Karankiewicz: Mecze i punkty nam uciekają

2018-03-20 12:00:00(ost. akt: 2018-03-19 20:23:36)

Autor zdjęcia: Emil Marecki

Podczas weekendu Stomil Olsztyn rozegrał dwa spotkania. W sobotę w I lidze podopieczni Kamila Kieresia przegrali 0:1 z GKS Tychy, a w niedzielę wygrali 9:0 sparing z Mrągowią Mrągowo. W obu meczach wystąpił Adrian Karankiewicz.
- Zacznijmy od sparingu, w którym zagrałeś 45 minut. Po pierwszej połowie prowadziliście 6:0, a ostatecznie skończyło się 9:0. Jak ocenisz to spotkanie?
- Dla nas to była bardziej jednostka treningowa. Wystąpili piłkarze, którzy ostatnio mniej w lidze zagrali. Była szansa pokazać się trenerowi Kamilowi Kieresiowi i udowodnić, że liczymy się w walce o pierwszy skład.
- W Tychach wszedłeś dopiero na ostatnie dziesięć minut.

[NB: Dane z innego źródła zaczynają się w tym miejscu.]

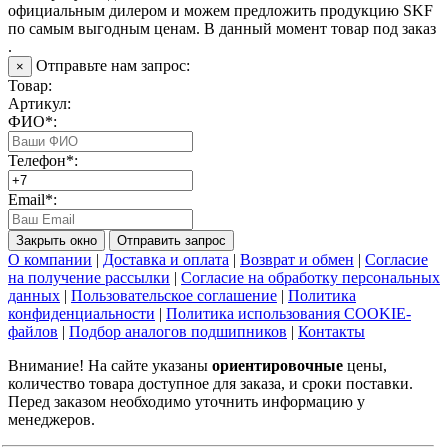
официальным дилером и можем предложить продукцию SKF
по самым выгодным ценам. В данный момент товар под заказ
.
Отправьте нам запрос:
×
Товар:
Артикул:
ФИО*:
Телефон*:
Email*:
Закрыть окно
Отправить запрос
О компании
|
Доставка и оплата
|
Возврат и обмен
|
Согласие
на получение рассылки
|
Согласие на обработку персональных
данных
|
Пользовательское соглашение
|
Политика
конфиденциальности
|
Политика использования COOKIE-
файлов
|
Подбор аналогов подшипников
|
Контакты
Внимание! На сайте указаны
ориентировочные
цены,
количество товара доступное для заказа, и сроки поставки.
Перед заказом необходимо уточнить информацию у
менеджеров.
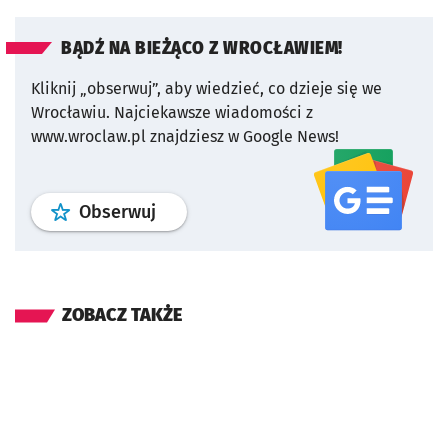
BĄDŹ NA BIEŻĄCO Z WROCŁAWIEM!
Kliknij „obserwuj”, aby wiedzieć, co dzieje się we
Wrocławiu.
Najciekawsze wiadomości z
www.wroclaw.pl znajdziesz w Google News!
profil
google news
serwisu wroclaw
Obserwuj
ZOBACZ TAKŻE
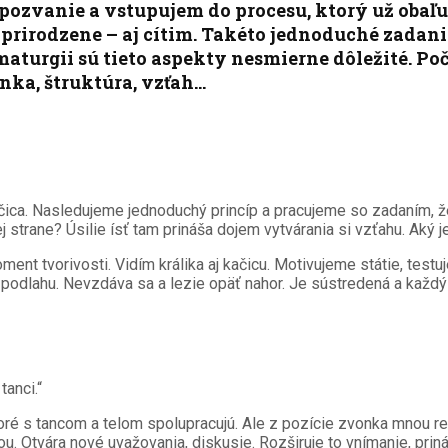
pozvanie a vstupujem do procesu, ktorý už obaľu
a prirodzene – aj cítim. Takéto jednoduché zada
maturgii sú tieto aspekty nesmierne dôležité. P
enka, štruktúra, vzťah…
ačica. Nasledujeme jednoduchý princíp a pracujeme so zadaním, 
 strane? Úsilie ísť tam prináša dojem vytvárania si vzťahu. Aký j
t tvorivosti. Vidím králika aj kačicu. Motivujeme státie, testuj
podlahu. Nevzdáva sa a lezie opäť nahor. Je sústredená a každý 
tanci.“
oré s tancom a telom spolupracujú. Ale z pozície zvonka mnou rez
. Otvára nové uvažovania, diskusie. Rozširuje to vnímanie, prin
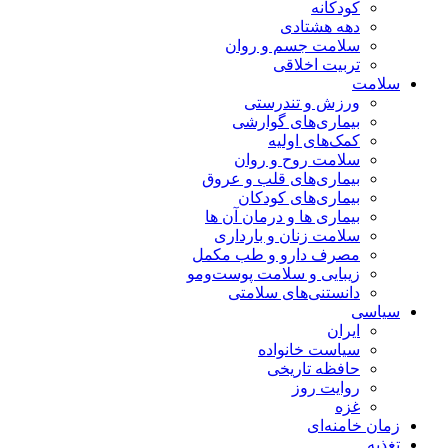
کودکانه
دهه هشتادی
سلامت جسم و روان
تربیت اخلاقی
سلامت
ورزش و تندرستی
بیماری‌های گوارشی
کمک‌های اولیه
سلامت روح و روان
بیماری‌های قلب و عروق
بیماری‌های کودکان
بیماری ها و درمان آن ها
سلامت زنان و بارداری
مصرف دارو و طب مکمل
زیبایی و سلامت پوست‌ومو
دانستنی‌های سلامتی
سیاسی
ایران
سیاست خانواده
حافظه تاریخی
روایت روز
غزه
زمان خامنه‌ای
تغذیه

Mogłeś coś więcej zrobić w tym meczu, czy to było zdecydowanie za krótko?
- W tym momencie przegrywaliśmy 0:1 i graliśmy w dziesiątkę, więc ciężko było coś zrobić. Wiadomo jednak, że zawsze można zagrać lepiej.
- Co ci trener powiedział przed wejściem na murawę?
- Liczył, że uda mi się strzelić bramkę po stałym fragmencie gry, że uda mi się przedłużyć jakąś piłkę. Miałem „dać więcej wzrostu” na boisku.
- Gola nie było, jednak zdążyłeś się załapać na żółtą kartkę.
- Ale jeszcze bez konsekwencji, bo była to moja szósta żółta kartka w sezonie, więc w meczu z Górnikiem Łęczna będę mógł zagrać.
- Ty tak, ale na przykład Grzegorz Lech już nie. Nie miałeś wrażenia, że sędzia rozdawał żółte kartki na prawo i lewo? Na dodatek niektóre jego decyzje były chyba zbyt pochopne.
- Był taki moment, że w przeciągu paru minut dostaliśmy trzy żółte kartki. Zapowiadało się, że możemy do końca meczu w jedenastu nie dotrwać. No i stało się, chociaż uważam, że sędzia popełnił błąd, bo o ile pierwsza kartka dla Lukasa Kubania była słuszna, o tyle przy drugiej mógł jedynie upomnieć naszego obrońcę.
- Do feralnej 40. minuty solidnie wyglądała gra Stomilu, szczególnie jeżeli chodzi o obronę. Jak to wyglądało z perspektywy ławki rezerwowych?
- Mecz był wyrównany, a byłoby jeszcze lepiej, gdybyśmy strzelili bramkę. Gospodarze nie mieli stuprocentowych sytuacji, był to mecz na remis, jednak wszystko zmieniła ta nieszczęśliwa czerwona karta. Musieliśmy się cofnąć i bronić, co udawało się nam do 70. minuty. Niestety, wtedy GKS strzelił jedną bramkę i wygrał.
- Szkoda, że w ostatnich dziesięciu minut zabrakło jakiegoś większego zaangażowania w ofensywie z waszej strony. Byliście już zbyt zmęczeni?
- Ciężko mi teraz to ocenić, na pewno ten mecz kosztował nas wiele sił. Biegaliśmy sporo, bo graliśmy dziesięciu na jedenastu, no i pod koniec na pewno tych sił nam zabrakło.
- Kolejny mecz dopiero za dwa tygodnie z Górnikiem Łęczna.
- I znowu na wyjeździe. Brakuje nam spotkania przed własną publicznością. Chcielibyśmy wygrać, bo morale w drużynie by wzrosło. Trzeba się zmobilizować i przywieźć z wyjazdu komplet punktów.
- Za Stomilem dwa spotkania i zero punktów. Nie tak to chyba miało wyglądać. Powoli wkrada się panika, czy jeszcze spokojnie można patrzeć w tabelę?
- Nie można powiedzieć, że nic się nie stało, bo przegraliśmy dwa spotkania. Trzeba w końcu coś wygrać, bo mecze i punkty uciekają. My jednak się nie załamujemy, tylko ciężko pracujemy i robimy wszystko, żeby w lidze się utrzymać. Taki mamy cel i stać nas na to, bo mamy dobrą drużynę.
EMIL MARECKI


Komentarze (7) pokaż wszystkie komentarze w serwisie

Komentarze dostępne tylko dla zalogowanych użytkowników. Zaloguj się.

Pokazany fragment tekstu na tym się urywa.